* Exercise description
List all the lines in these records that hold "Close".

[Document structure recognition data]
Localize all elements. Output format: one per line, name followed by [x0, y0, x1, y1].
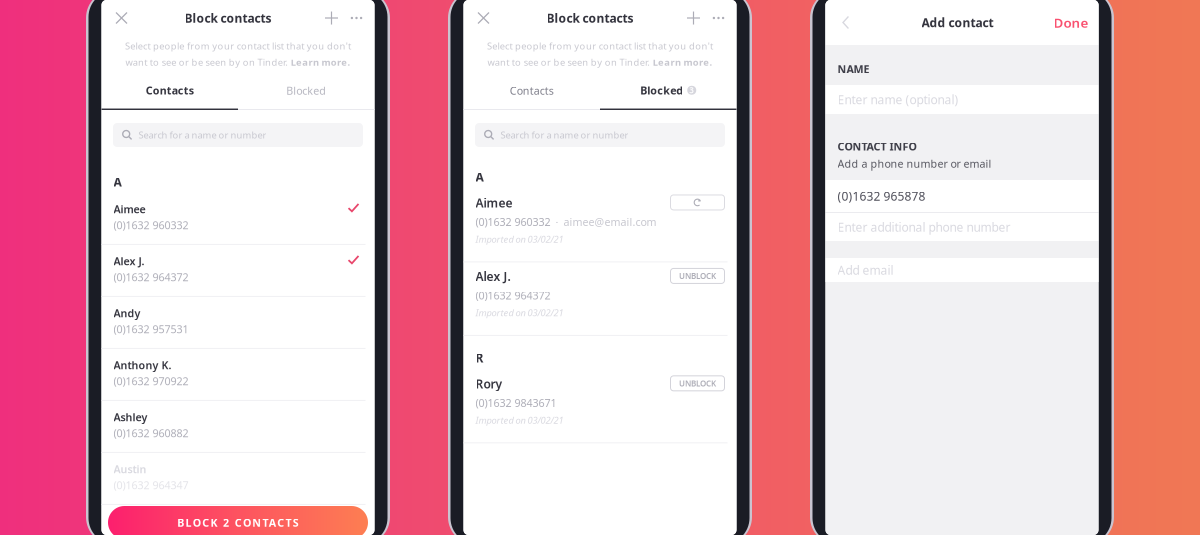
staticText: UNBLOCK: [679, 271, 716, 281]
staticText: Blocked: [286, 83, 326, 98]
staticText: Enter name (optional): [838, 92, 958, 107]
button[interactable]: Add contact: [318, 4, 344, 32]
button[interactable]: Alex J.: [464, 262, 736, 336]
staticText: Ashley: [114, 410, 148, 424]
staticText: ·: [556, 215, 558, 229]
staticText: Aimee: [114, 202, 146, 216]
button[interactable]: (0)1632 965878: [826, 180, 1098, 212]
staticText: Aimee: [476, 195, 512, 211]
button[interactable]: Andy: [102, 297, 374, 349]
staticText: CONTACT INFO: [838, 139, 916, 154]
staticText: Austin: [114, 462, 146, 476]
button[interactable]: Add email: [826, 258, 1098, 282]
button[interactable]: Aimee: [464, 189, 736, 262]
staticText: Contacts: [510, 83, 554, 98]
staticText: Done: [1054, 14, 1088, 31]
staticText: Add contact: [922, 14, 994, 30]
staticText: (0)1632 960332: [114, 218, 188, 232]
staticText: aimee@email.com: [564, 215, 656, 229]
staticText: Imported on 03/02/21: [476, 306, 564, 319]
staticText: Select people from your contact list tha…: [125, 40, 351, 52]
staticText: want to see or be seen by on Tinder. Lea…: [125, 56, 351, 68]
button[interactable]: Unblocking: [670, 195, 724, 210]
staticText: (0)1632 965878: [838, 188, 926, 204]
staticText: Alex J.: [114, 254, 144, 268]
staticText: Select people from your contact list tha…: [487, 40, 713, 52]
staticText: Imported on 03/02/21: [476, 414, 564, 426]
staticText: want to see or be seen by on Tinder. Lea…: [487, 56, 713, 68]
staticText: Block contacts: [546, 10, 634, 26]
staticText: 3: [689, 85, 694, 96]
button[interactable]: More options: [706, 4, 730, 32]
staticText: Rory: [476, 376, 502, 392]
button[interactable]: Add contact: [680, 4, 706, 32]
staticText: (0)1632 964372: [114, 270, 188, 284]
button[interactable]: Close: [106, 4, 138, 32]
button[interactable]: Ashley: [102, 401, 374, 453]
button[interactable]: Blocked: [238, 72, 374, 110]
staticText: (0)1632 964372: [476, 288, 550, 303]
staticText: (0)1632 960882: [114, 426, 188, 440]
staticText: NAME: [838, 62, 870, 76]
button[interactable]: UNBLOCK: [670, 268, 724, 283]
staticText: (0)1632 964347: [114, 478, 188, 492]
button[interactable]: Contacts: [102, 72, 238, 110]
button[interactable]: Blocked: [600, 72, 736, 110]
button[interactable]: Enter additional phone number: [826, 213, 1098, 241]
staticText: Add email: [838, 262, 894, 278]
staticText: A: [476, 169, 484, 185]
button[interactable]: Search for a name or number: [475, 123, 725, 147]
button[interactable]: Enter name (optional): [826, 85, 1098, 114]
staticText: (0)1632 960332: [476, 215, 550, 229]
button[interactable]: Anthony K.: [102, 349, 374, 401]
button[interactable]: Austin: [102, 453, 374, 505]
button[interactable]: UNBLOCK: [670, 376, 724, 391]
staticText: Imported on 03/02/21: [476, 233, 564, 245]
button[interactable]: BLOCK 2 CONTACTS: [108, 506, 368, 535]
button[interactable]: More options: [344, 4, 368, 32]
button[interactable]: Search for a name or number: [113, 123, 363, 147]
button[interactable]: Rory: [464, 370, 736, 443]
button[interactable]: Back: [830, 8, 862, 38]
staticText: Alex J.: [476, 268, 510, 284]
staticText: Anthony K.: [114, 358, 172, 372]
staticText: Search for a name or number: [138, 129, 266, 141]
staticText: BLOCK 2 CONTACTS: [177, 515, 299, 530]
button[interactable]: Contacts: [464, 72, 600, 110]
staticText: R: [476, 350, 484, 366]
staticText: A: [114, 174, 122, 190]
staticText: Add a phone number or email: [838, 156, 992, 171]
staticText: (0)1632 9843671: [476, 396, 556, 410]
button[interactable]: Alex J.: [102, 245, 374, 297]
staticText: Enter additional phone number: [838, 219, 1010, 235]
staticText: Andy: [114, 306, 140, 320]
staticText: Block contacts: [184, 10, 272, 26]
staticText: Search for a name or number: [500, 129, 628, 141]
button[interactable]: Done: [1054, 8, 1098, 38]
button[interactable]: Close: [468, 4, 500, 32]
staticText: UNBLOCK: [679, 378, 716, 389]
staticText: (0)1632 970922: [114, 374, 188, 388]
button[interactable]: Aimee: [102, 193, 374, 245]
staticText: (0)1632 957531: [114, 322, 188, 336]
staticText: Contacts: [146, 83, 194, 97]
staticText: Blocked: [640, 83, 683, 97]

* Answer to the exercise
button[interactable]: Close: [106, 4, 138, 32]
button[interactable]: Close: [468, 4, 500, 32]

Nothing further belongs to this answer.